↓

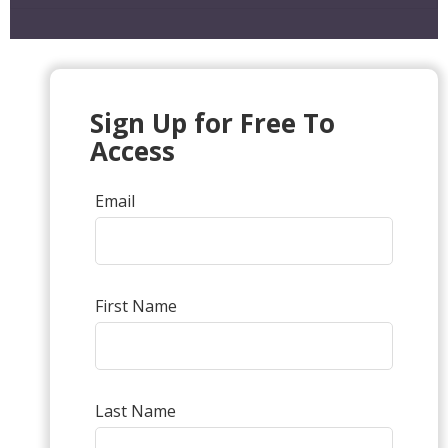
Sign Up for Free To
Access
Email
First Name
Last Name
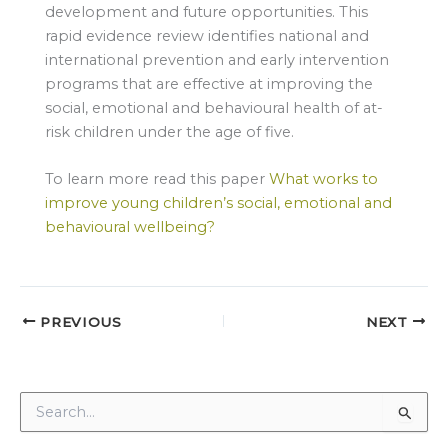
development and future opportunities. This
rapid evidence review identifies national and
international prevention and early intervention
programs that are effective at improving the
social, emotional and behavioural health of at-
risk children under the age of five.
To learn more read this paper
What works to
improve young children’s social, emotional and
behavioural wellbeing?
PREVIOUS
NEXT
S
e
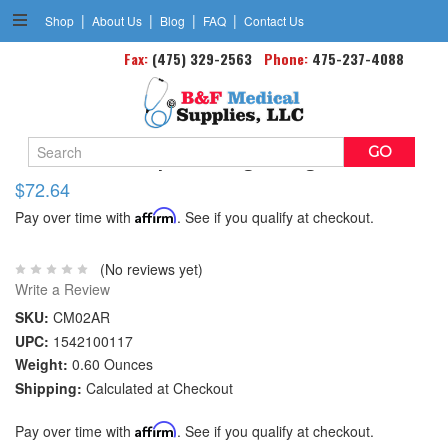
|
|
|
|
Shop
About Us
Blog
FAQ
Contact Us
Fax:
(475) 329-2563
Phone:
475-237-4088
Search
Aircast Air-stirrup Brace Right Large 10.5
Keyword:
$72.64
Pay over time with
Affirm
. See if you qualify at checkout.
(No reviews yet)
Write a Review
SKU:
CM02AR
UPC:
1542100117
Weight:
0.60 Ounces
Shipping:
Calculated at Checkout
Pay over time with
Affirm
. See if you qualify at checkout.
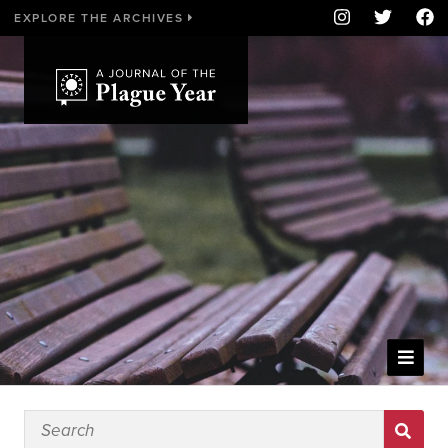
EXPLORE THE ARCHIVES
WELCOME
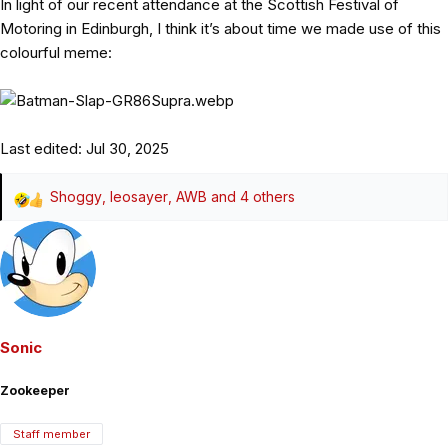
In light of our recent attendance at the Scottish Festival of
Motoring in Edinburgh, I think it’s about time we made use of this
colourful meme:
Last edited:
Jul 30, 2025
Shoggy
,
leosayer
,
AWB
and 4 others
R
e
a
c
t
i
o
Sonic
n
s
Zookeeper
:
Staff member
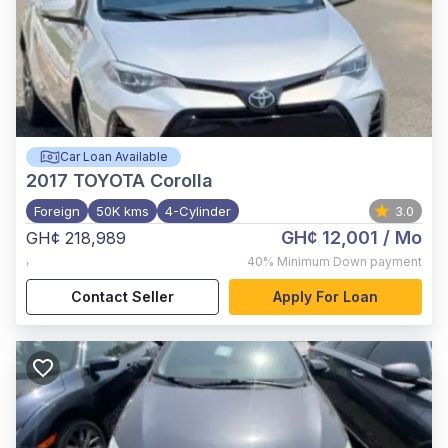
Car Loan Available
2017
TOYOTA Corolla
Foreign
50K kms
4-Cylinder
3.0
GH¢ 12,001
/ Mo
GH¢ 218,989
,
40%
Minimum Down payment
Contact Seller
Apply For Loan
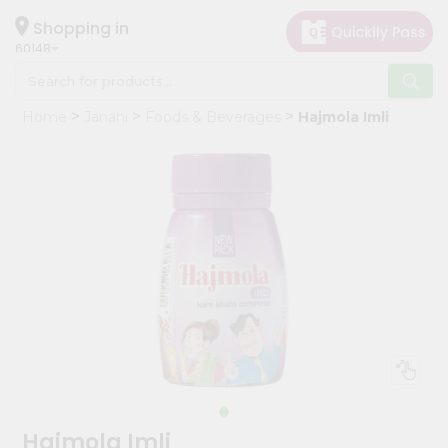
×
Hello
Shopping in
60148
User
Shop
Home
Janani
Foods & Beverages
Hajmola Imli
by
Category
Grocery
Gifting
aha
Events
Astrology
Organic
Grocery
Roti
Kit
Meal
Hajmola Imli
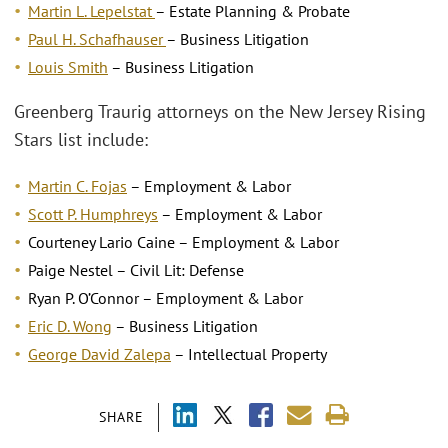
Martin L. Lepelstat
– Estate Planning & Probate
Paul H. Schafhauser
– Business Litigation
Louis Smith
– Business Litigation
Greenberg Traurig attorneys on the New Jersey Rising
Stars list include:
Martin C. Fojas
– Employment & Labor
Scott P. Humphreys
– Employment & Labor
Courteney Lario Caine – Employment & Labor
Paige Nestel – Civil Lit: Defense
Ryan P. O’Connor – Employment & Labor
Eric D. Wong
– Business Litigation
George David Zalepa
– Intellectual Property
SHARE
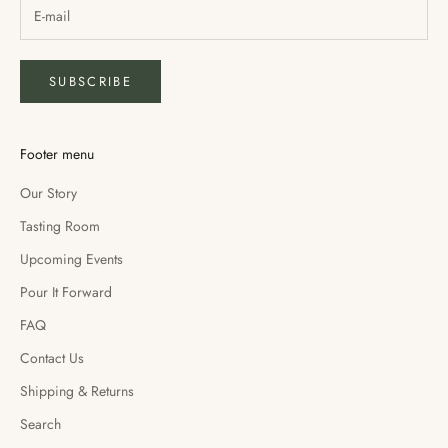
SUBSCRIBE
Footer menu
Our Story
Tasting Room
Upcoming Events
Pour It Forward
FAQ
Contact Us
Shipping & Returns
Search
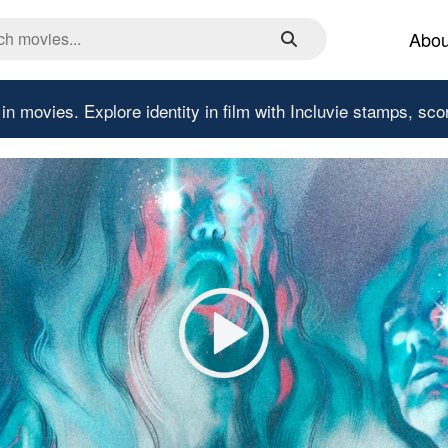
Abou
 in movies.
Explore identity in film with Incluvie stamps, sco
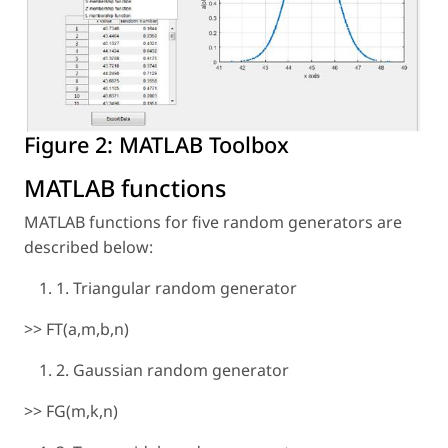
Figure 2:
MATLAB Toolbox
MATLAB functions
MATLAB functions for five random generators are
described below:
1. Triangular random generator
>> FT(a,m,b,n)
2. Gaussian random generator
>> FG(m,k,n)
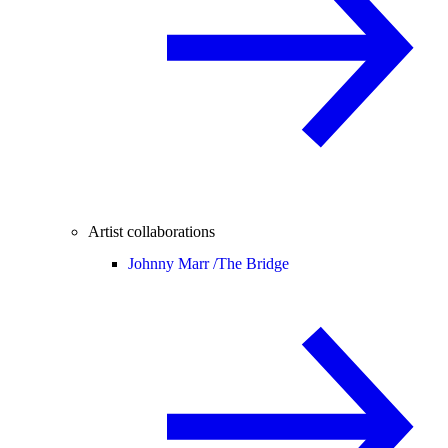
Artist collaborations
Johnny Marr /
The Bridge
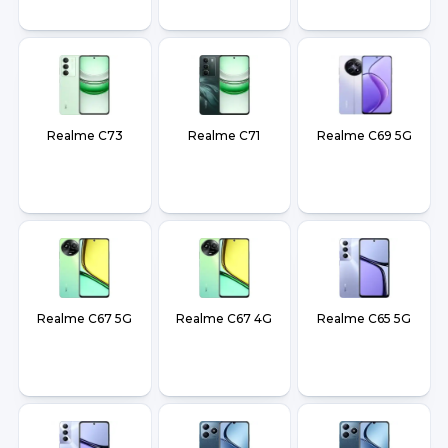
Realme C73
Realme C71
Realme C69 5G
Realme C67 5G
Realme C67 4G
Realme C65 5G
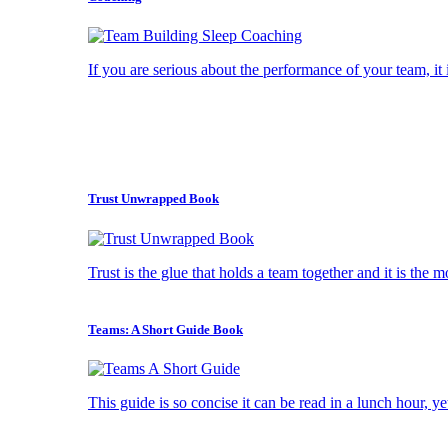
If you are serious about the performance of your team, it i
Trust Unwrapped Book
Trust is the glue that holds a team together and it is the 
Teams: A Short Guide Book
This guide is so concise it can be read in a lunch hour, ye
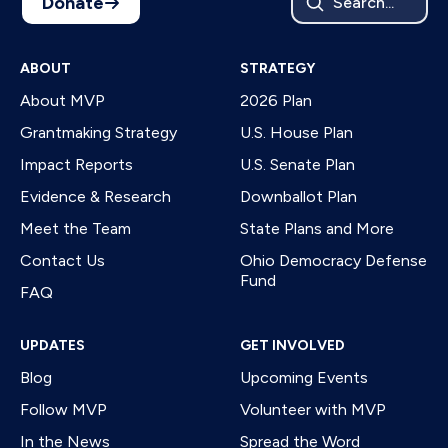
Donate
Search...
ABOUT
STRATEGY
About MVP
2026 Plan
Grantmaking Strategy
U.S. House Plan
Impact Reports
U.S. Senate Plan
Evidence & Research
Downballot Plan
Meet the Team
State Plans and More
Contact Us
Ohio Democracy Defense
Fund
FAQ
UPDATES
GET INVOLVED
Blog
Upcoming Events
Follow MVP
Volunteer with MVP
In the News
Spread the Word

↑
↓

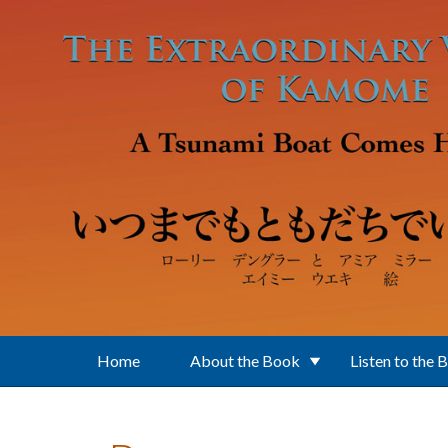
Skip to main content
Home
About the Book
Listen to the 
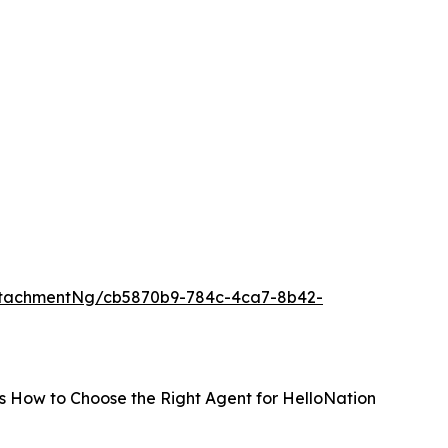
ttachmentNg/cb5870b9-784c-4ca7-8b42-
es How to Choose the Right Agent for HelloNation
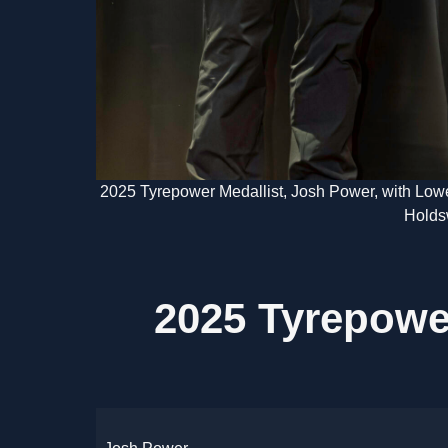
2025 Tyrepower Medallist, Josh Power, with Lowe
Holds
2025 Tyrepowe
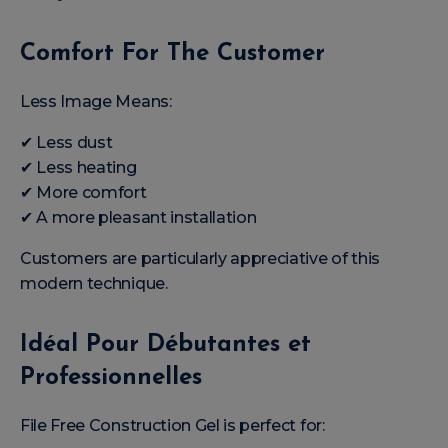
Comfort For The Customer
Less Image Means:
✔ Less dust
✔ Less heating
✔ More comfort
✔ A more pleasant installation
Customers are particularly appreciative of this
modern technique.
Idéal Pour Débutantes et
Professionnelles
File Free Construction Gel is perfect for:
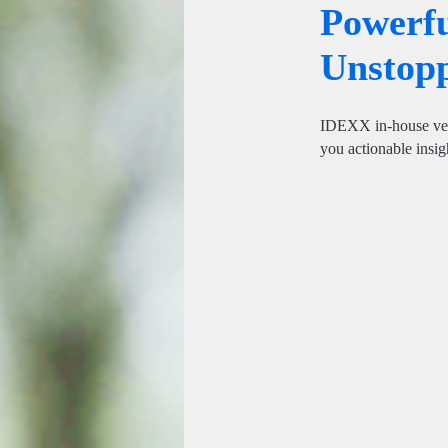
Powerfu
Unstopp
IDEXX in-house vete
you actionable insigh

↑

Problem description.
Line count for the word "with": give the number of lines in the entries above that contain it, and nothing more.

Exercise output.
5